Just as important as the loss of soil through erosion is the loss of organic material that the removal of the stover would bring.
On an average acre of Iowa farmland, there are roughly four tons of stover. Under the expectations laid out by the USDA, three of those tons would be removed and processed into ethanol. That organic matter that won't be returned to the soil to help future crops grow.
"We know that soil organic matter is critical," said Jeremy Singer of the USDA's National Soil Tilth Laboratory in Ames. "And removing that stover over time is going to decrease the amount of organic matter in the soil. That will lower productivity."
To combat the coming problem, researchers are looking into ways to lower soil erosion while retaining vital organic materials.
"This is a real educational moment," said Singer. "If farmers are going to harvest stover, they have to replace the carbon in the soil."
One promising solution is the idea of planting a ground cover grass between the rows of corn that remains year-round.

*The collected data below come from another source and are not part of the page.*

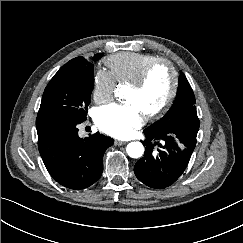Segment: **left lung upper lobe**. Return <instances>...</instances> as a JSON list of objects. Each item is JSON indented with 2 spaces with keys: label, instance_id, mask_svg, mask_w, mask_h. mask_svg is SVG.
Returning a JSON list of instances; mask_svg holds the SVG:
<instances>
[{
  "label": "left lung upper lobe",
  "instance_id": "left-lung-upper-lobe-1",
  "mask_svg": "<svg viewBox=\"0 0 243 243\" xmlns=\"http://www.w3.org/2000/svg\"><path fill=\"white\" fill-rule=\"evenodd\" d=\"M179 124L191 125L194 128L195 136H197L199 119L195 108V97L187 78L182 72L179 76L176 100L172 107L160 120L145 130L158 132L173 129Z\"/></svg>",
  "mask_w": 243,
  "mask_h": 243
}]
</instances>
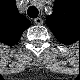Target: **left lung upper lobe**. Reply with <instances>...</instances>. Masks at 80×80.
<instances>
[{"instance_id": "1", "label": "left lung upper lobe", "mask_w": 80, "mask_h": 80, "mask_svg": "<svg viewBox=\"0 0 80 80\" xmlns=\"http://www.w3.org/2000/svg\"><path fill=\"white\" fill-rule=\"evenodd\" d=\"M48 26L55 37L65 44H70L76 40V27L80 28L75 20L70 3L64 0H57L53 9V14L46 19Z\"/></svg>"}]
</instances>
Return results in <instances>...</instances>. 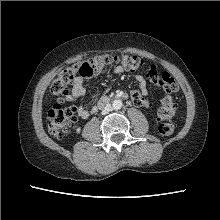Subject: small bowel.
<instances>
[{
  "label": "small bowel",
  "mask_w": 220,
  "mask_h": 220,
  "mask_svg": "<svg viewBox=\"0 0 220 220\" xmlns=\"http://www.w3.org/2000/svg\"><path fill=\"white\" fill-rule=\"evenodd\" d=\"M103 70V65L90 69L89 73L86 75H78L72 82L71 92L68 96V100L73 102L76 106V113L81 118H87L91 114L97 111V107L93 106L91 108H85L79 105L80 99L87 94V89L84 85L86 79L99 75ZM114 72L121 74L123 72V67L120 65L115 66ZM136 80L139 83V90H132L130 92V97L132 102L136 106H147L148 102L144 98L147 94V83L142 75H137Z\"/></svg>",
  "instance_id": "1"
}]
</instances>
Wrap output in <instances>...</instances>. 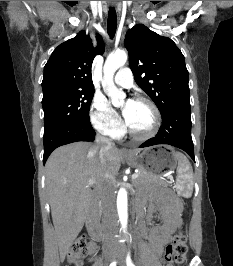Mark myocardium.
Instances as JSON below:
<instances>
[{
	"mask_svg": "<svg viewBox=\"0 0 233 266\" xmlns=\"http://www.w3.org/2000/svg\"><path fill=\"white\" fill-rule=\"evenodd\" d=\"M135 102L147 104L153 112L154 121H153V124H152V127L150 128V130H148L145 133H142V134L136 133L129 126L127 127V132L131 138H133L134 140H137V141H145V140L151 139L158 133V131L160 129V126L162 123L161 112H160L158 106L149 98L141 97V96L136 97Z\"/></svg>",
	"mask_w": 233,
	"mask_h": 266,
	"instance_id": "f54148a6",
	"label": "myocardium"
}]
</instances>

This grass would not be harvested.
This ground cover, or living mulch, will perform all the functions that corn stover currently does.
"Imagine," says Moore, "a large flat golf course where you've gone through with a tillage instrument and you've tilled-up every 15 inches. That's what it would look like in farmers' fields."
"The value you get for the production system is that you could harvest as much of the corn stover as you want without having any problems with conservation," said Moore.
"There is a lot of ecological sense to this."
The challenges that the researchers are studying include finding which types of grass will not compete with the corn, what type of corn will withstand the competition, and what sort of agronomic practices will work best.
"Corn is not a very competitive species particularly early in the season," said Kendall Lamkey, professor and chair of Iowa State University's agronomy department. "Corn doesn't like to be growing with anything else in the field."
But later in the growing season, corn can be a little more hospitable to having neighbors share its space.
By the time the corn plant is five inches tall, the kernel number on the corn plant is already determined. That is a measure of the plant's potential yield, said Lamkey.
Stress early in the growing season can affect yield greatly, he said.
While this research has just begun, Moore says that this idea is not new.
"Nature does this all the time," he said. "You see prairies that have these complementary mixtures of multiple species that grow and share space. In a way we are sort of simulating the grassland systems that were originally here, but in very simple way."
The grass between the rows will also have other advantages in addition to the ecological benefits.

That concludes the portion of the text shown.